The RS paper claims that there would be “no way for any party to push back on any state’s reported tallies” under NPV—even if “state-level results are untrustworthy or absurd” or a state reported “a billion votes for one candidate.” In fact, NPV would operate inside the same legal framework and judicial system as the current system of electing the President (which provides five avenues for challenging vote tallies).

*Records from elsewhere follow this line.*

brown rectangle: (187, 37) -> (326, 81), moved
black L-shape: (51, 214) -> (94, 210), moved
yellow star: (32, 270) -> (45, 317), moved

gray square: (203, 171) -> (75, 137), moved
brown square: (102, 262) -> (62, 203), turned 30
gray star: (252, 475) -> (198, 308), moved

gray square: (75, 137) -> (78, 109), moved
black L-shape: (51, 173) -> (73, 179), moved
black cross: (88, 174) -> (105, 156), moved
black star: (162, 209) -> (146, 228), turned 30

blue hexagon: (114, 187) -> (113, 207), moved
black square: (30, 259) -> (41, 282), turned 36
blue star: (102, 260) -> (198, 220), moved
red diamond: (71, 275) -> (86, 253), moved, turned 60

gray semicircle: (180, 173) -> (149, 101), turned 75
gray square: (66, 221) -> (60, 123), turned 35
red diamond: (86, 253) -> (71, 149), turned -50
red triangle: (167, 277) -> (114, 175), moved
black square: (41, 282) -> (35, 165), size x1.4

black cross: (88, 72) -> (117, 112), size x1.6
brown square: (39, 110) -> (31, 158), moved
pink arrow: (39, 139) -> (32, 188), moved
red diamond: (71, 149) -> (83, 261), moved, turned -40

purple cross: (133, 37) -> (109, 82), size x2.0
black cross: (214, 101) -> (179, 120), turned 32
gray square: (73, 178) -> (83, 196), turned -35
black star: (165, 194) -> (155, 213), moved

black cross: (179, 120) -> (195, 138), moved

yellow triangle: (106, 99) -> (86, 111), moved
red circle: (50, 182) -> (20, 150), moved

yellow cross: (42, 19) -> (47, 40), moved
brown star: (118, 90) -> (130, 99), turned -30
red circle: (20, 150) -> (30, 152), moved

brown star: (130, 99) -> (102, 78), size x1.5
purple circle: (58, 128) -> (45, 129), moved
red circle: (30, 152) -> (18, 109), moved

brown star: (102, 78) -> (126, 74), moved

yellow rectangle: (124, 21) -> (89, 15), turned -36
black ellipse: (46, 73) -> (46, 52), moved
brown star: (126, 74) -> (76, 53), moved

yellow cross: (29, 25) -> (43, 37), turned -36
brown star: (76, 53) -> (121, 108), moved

The RS paper’s claim that “NPV eliminates critical bulkheads that help assure the integrity of U.S. Presidential elections” is based on an inaccurate and exaggerated picture of the current state of affairs concerning post-election audits. In fact, the type of post-election audit championed by the RS authors was used to audit the presidential race in only two of the battleground states and none of the outcome-determinative states in 2024. Because of three additional flaws in the apples-to-oranges comparison conducted by the RS paper, the RS paper fails to show that NPV “undermines” “critical bulkheads” of election security.
None of the arguments against the NPV Compact in the RS paper withstand scrutiny. None demonstrate that the Compact would undermine election integrity in any way. To the extent our elections are legitimate, accurate, and trustworthy today (and they are), they would remain equally legitimate, accurate, and trustworthy under the NPV Compact.